Уединенная жизнь в Персии и Грузии совершенно преобразила характер Грибоедова. Он не хотел появляться более в свете, посвятил себя наукам и, при необыкновенной памяти и прилежании, приобрел глубокие познания, продолжая изучать то, чему положены были хорошие начала профессором Буле. Грибоедов, сверх занятий изящною словесностью и поэзиею, трудился беспрестанно над изучением предметов важных. Правоведение, философия, история, политические и финансовые науки составляли его всегдашнее упражнение. Он читал не для препровождения времени, но для того, чтобы научаться, и умел из всего извлекать полезное для ума и сердца. Изъясняясь приятно и правильно на всех языках, он отлично хорошо говорил по-русски, достоинство весьма редкое между образованными русскими. Красноречие его, всегда пламенное, было убедительно, потому что основывалось на здравом смысле и глубокой учености. Трудно было не согласиться с ним в мнении. Он имел особенный дар, как все необыкновенные люди, убеждать и привлекать сердца. Знать его было то же, что любить. Более всего привязывало к нему его непритворное добродушие, которое, при необыкновенном уме, действовало на сердце, как теплота на природу. От того-то, во время пребывания своего в Петербурге, Грибоедов, почувствовав ничтожность светских связей, подружился с литераторами и любителями наук и словесности, снискал их привязанность и уважение и жил только в литературном кругу. Грибоедова не умели ценить в свете, не умели ценить его и некоторые литераторы, которые думают возвыситься тем, что выходят из природного своего круга и в приемных и гостиных ищут награды за свои труды, в благосклонности людей, не постигающих другого достоинства в человеке, кроме связей, богатства и почестей. Грибоедов был выше всех этих мелочей: они казались ему смешными и жалкими, столько же, как и люди, забывающие для них предопределение таланта. Он купил познание света опытностию; чтил и уважал звание и почести в людях заслуженных и достойных и никогда не склонял чела перед временными любимцами фортуны или счастливыми пронырами. Разумеется, что с этими чувствами Грибоедов долженствовал иметь врагов. Он имел их, не сделав никому ни малейшего зла, но единственно за то, что был выше других умом и душою. За это самое Сократ испил цикуту.

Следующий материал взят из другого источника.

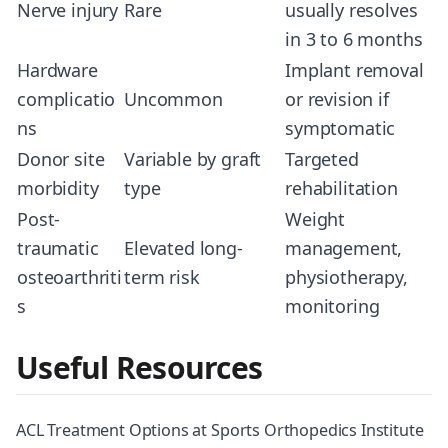
Nerve injury
Rare
usually resolves
in 3 to 6 months
Hardware
Implant removal
complicatio
Uncommon
or revision if
ns
symptomatic
Donor site
Variable by graft
Targeted
morbidity
type
rehabilitation
Post-
Weight
traumatic
Elevated long-
management,
osteoarthriti
term risk
physiotherapy,
s
monitoring
Useful Resources
ACL Treatment Options at Sports Orthopedics Institute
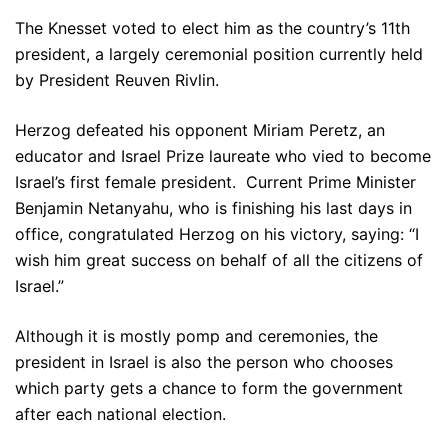
The Knesset voted to elect him as the country’s 11th
president, a largely ceremonial position currently held
by President Reuven Rivlin.
Herzog defeated his opponent Miriam Peretz, an
educator and Israel Prize laureate who vied to become
Israel’s first female president. Current Prime Minister
Benjamin Netanyahu, who is finishing his last days in
office, congratulated Herzog on his victory, saying: “I
wish him great success on behalf of all the citizens of
Israel.”
Although it is mostly pomp and ceremonies, the
president in Israel is also the person who chooses
which party gets a chance to form the government
after each national election.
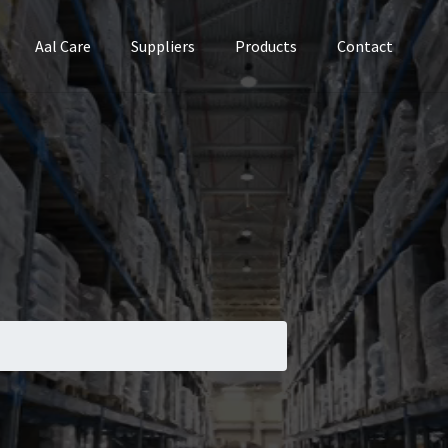
Aal Care
Suppliers
Products
Contact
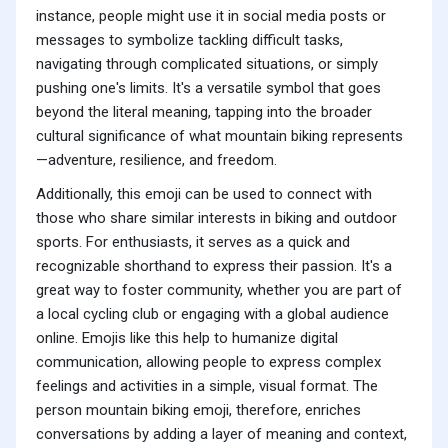
instance, people might use it in social media posts or
messages to symbolize tackling difficult tasks,
navigating through complicated situations, or simply
pushing one's limits. It's a versatile symbol that goes
beyond the literal meaning, tapping into the broader
cultural significance of what mountain biking represents
—adventure, resilience, and freedom.
Additionally, this emoji can be used to connect with
those who share similar interests in biking and outdoor
sports. For enthusiasts, it serves as a quick and
recognizable shorthand to express their passion. It's a
great way to foster community, whether you are part of
a local cycling club or engaging with a global audience
online. Emojis like this help to humanize digital
communication, allowing people to express complex
feelings and activities in a simple, visual format. The
person mountain biking emoji, therefore, enriches
conversations by adding a layer of meaning and context,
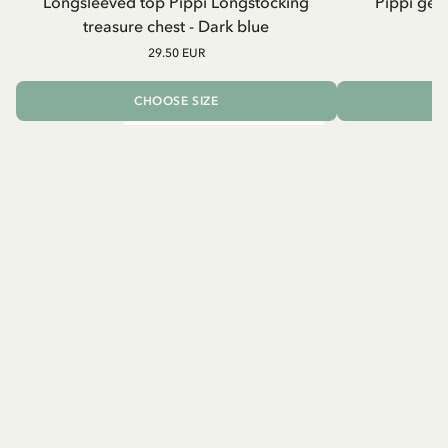
Longsleeved top Pippi Longstocking
Pippi geh
treasure chest - Dark blue
29.50 EUR
CHOOSE SIZE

Грибоедов написал в это время прекрасное стихотворение на балет «Руслан и Людмила», напечатанное в «Сыне Отечества», и перевел пролог к Гетеву «Фаусту», напечатанный в альманахе «Полярная звезда»102
. Он отказался от намерения ехать за границу и решился возвратиться в Грузию, побывав в Южной России и в Крыму. Он любил величественную природу Грузии. Возвратясь туда, он был в экспедиции с генералом Вельяминовым против горских народов, в 1825 году, и в виду вершин Кавказа и неприятельского стана написал прелестное стихотворение «Хищники на Чегеме», напечатанное в «Северной пчеле»103.Происшествия, опечалившие Россию в конце 1825 года, потребовали присутствия его в Петербурге104
. Не знали Грибоедова и узнали его. Благородный образ мыслей, откровенность и чистота всех дел его и помыслов снискали ему милостивое внимание правосудного и великодушного монарха. Грибоедов имел счастье представляться государю императору и с этой минуты душою полюбил августейшего монарха, как государя и как человека. При отправлении на службу, по собственному его желанию, обратно в Грузию, Грибоедов всемилостивейше награжден чином надворного советника, 8 июня 1826 года.В это время он жил со мною, на даче, в уединенном домике на Выборгской стороне105
, видался только с близкими людьми, проводил время в чтении, в дружеской беседе, в прогулках106 и занимался музыкою. Все изящное имело доступ к душе Грибоедова; он страстно любил музыку, будучи сам искусен в игре на фортепиано. Фантазии его и импровизации отзывались глубоким чувством меланхолии.